学会長挨拶

このたび、「第39回関東甲信越ブロック理学療法士学会」を公益社団法人茨城県理学療法士会で担当することになりました。大変光栄に存じます。会期は令和2年10月17日(土)、18日(日)の2日間、会場はつくば国際会議場(つくば市)にて開催いたします。

昭和41年に日本初の理学療法士が誕生し53年が経過しました。この間、昭和54年には金沢大学において短期大学教育が開始され、平成4年には広島大学に理学療法専攻が新設され4年制大学教育が開始されました。国の施策に目を向けると昭和64年(平成元年)には高齢化社会に備え、「高齢者保健推進10カ年戦略」(通称ゴールドプラン)が策定され、それまで医療機関を中心とした理学療法が、今日では在宅福祉まで裾野を広げております。また、平成25年には厚生労働省医政局から、「理学療法士が、介護予防事業等において、身体に障害のない者に対して、転倒防止の指導等の診療の補助に該当しない範囲の業務を行うことがあるが、このように理学療法以外の業務を行う時であっても、「理学療法士」という名称を使用することは何ら問題がないこと。また、このような診療の補助に該当しない範囲の業務を行う時は、医師の指示は不要であること。」と通知がありました。それまでは理学療法士法及び作業療法士法において理学療法の対象は「身体に障害のある者」に限定され、また理学療法士の業務については「医師の指示」が必須でありました。

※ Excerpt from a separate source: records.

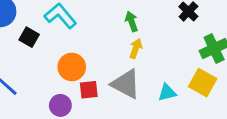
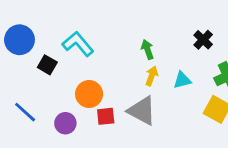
cyan triangle: (167, 93) -> (182, 80), moved
purple circle: (60, 105) -> (65, 123), moved

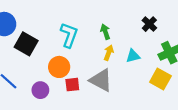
cyan L-shape: (78, 44) -> (69, 35), moved, turned 60
black square: (47, 65) -> (26, 44), size x1.5

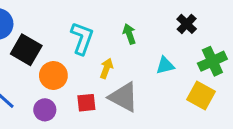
yellow arrow: (109, 53) -> (106, 68), moved
orange circle: (59, 67) -> (53, 75), moved

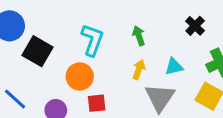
yellow arrow: (106, 68) -> (139, 69), moved
orange circle: (53, 75) -> (80, 76), moved
gray triangle: (124, 97) -> (160, 98), moved, turned 36

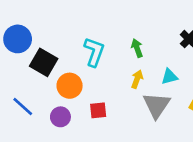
orange circle: (80, 76) -> (70, 86), moved

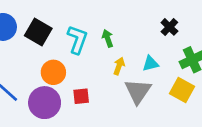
green arrow: (137, 48) -> (108, 38), moved
black square: (44, 62) -> (38, 32), moved
purple circle: (60, 117) -> (45, 103), size x1.6

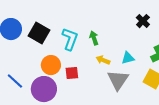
black cross: (169, 27) -> (143, 21), moved
yellow arrow: (119, 66) -> (103, 60), turned -88
red square: (81, 96) -> (72, 73), moved

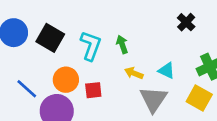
cyan triangle: (128, 58) -> (167, 71), turned 40
blue line: (15, 81) -> (27, 89), moved

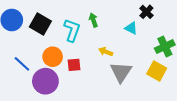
green arrow: (122, 44) -> (93, 20), moved
cyan triangle: (167, 71) -> (131, 28), moved

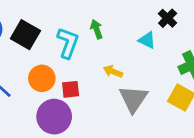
purple circle: (45, 81) -> (54, 117), moved

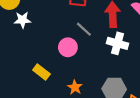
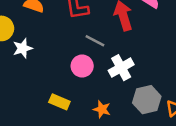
white cross: (117, 43) -> (121, 68), moved, turned -30

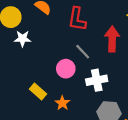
orange star: (102, 109) -> (62, 103), moved

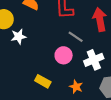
orange star: (62, 103) -> (76, 87), moved

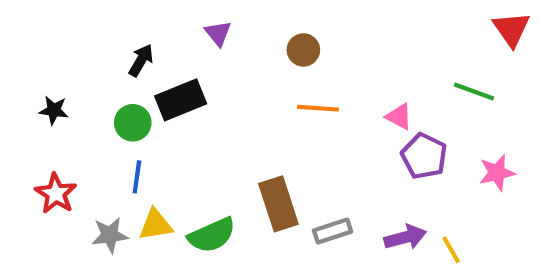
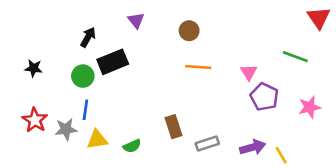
pink triangle: (399, 117) -> (249, 72), turned 30
brown rectangle: (278, 204) -> (174, 127), size x0.7
gray star: (110, 235) -> (66, 129), moved
green semicircle: (212, 235) -> (132, 146), size x0.6

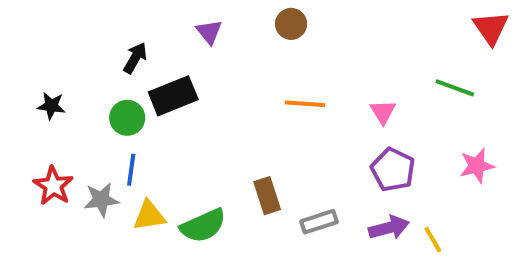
brown circle: (189, 31) -> (291, 24), moved
purple pentagon: (264, 97) -> (393, 170), moved
green semicircle: (132, 146) -> (203, 226), size x1.6

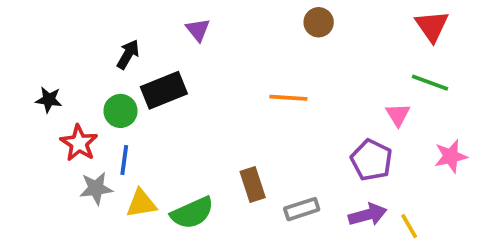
brown circle: (291, 24) -> (319, 22), moved
red triangle: (491, 28) -> (432, 26), moved
pink triangle: (383, 112) -> (398, 115), moved
red star: (53, 186) -> (79, 143), moved

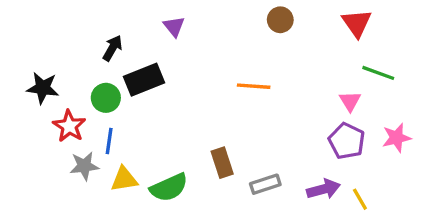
red triangle: (432, 26) -> (357, 23), moved
black star: (49, 100) -> (43, 88), size x1.4
purple pentagon: (371, 160) -> (347, 141), moved

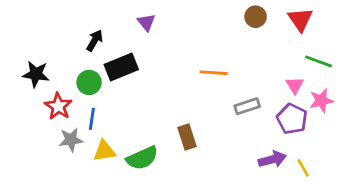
brown circle: (280, 20) -> (256, 17), moved
pink star: (397, 138) -> (321, 101), moved
gray rectangle: (265, 184) -> (247, 106), moved

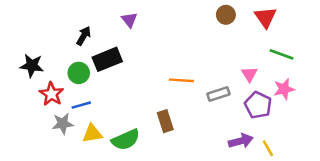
orange line: (214, 73) -> (181, 80), moved
pink triangle: (295, 85) -> (249, 74), moved
blue line: (92, 119) -> (81, 105), turned 66

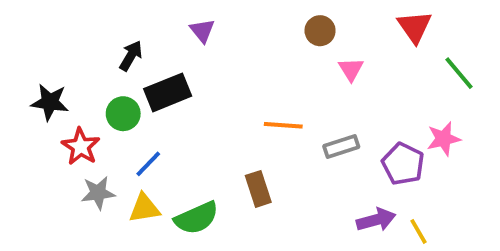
brown circle: (226, 15) -> (320, 31), moved
green line: (282, 54) -> (459, 73), moved, turned 30
pink triangle: (249, 74) -> (351, 69), moved
blue line: (81, 105) -> (148, 164), moved, turned -30

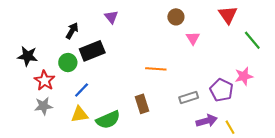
gray rectangle: (341, 147) -> (189, 97), moved
gray star: (98, 193) -> (43, 106), moved

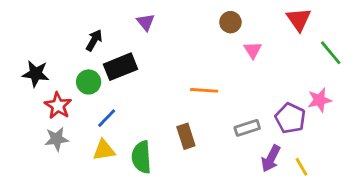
green semicircle: (108, 120) -> (141, 157), turned 110
purple arrow: (207, 121) -> (271, 159), turned 132

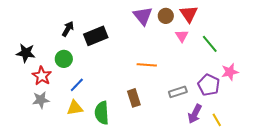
red triangle: (299, 19) -> (189, 14), moved
purple triangle: (146, 22) -> (143, 16), moved, size x1.5
green line: (331, 53) -> (210, 44), moved
black rectangle: (121, 67) -> (96, 36), moved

このように、昭和に始まった我が国の理学療法は平成に大きく発展してまいりました。本学会ではテーマを「理学療法の新時代に向けて」とし、昭和・平成の理学療法を振り返るとともに令和時代の理学療法のあるべき姿を参加者共に考え、さらに新しい発想・構想を生み出すべく意義深い学会となるよう準備を進めているところでございます。

学会会期中はすがすがしい秋晴れの下、多くの皆さまにご参加いただけるよう、茨城県理学療法士会会員一同心よりお待ちしております。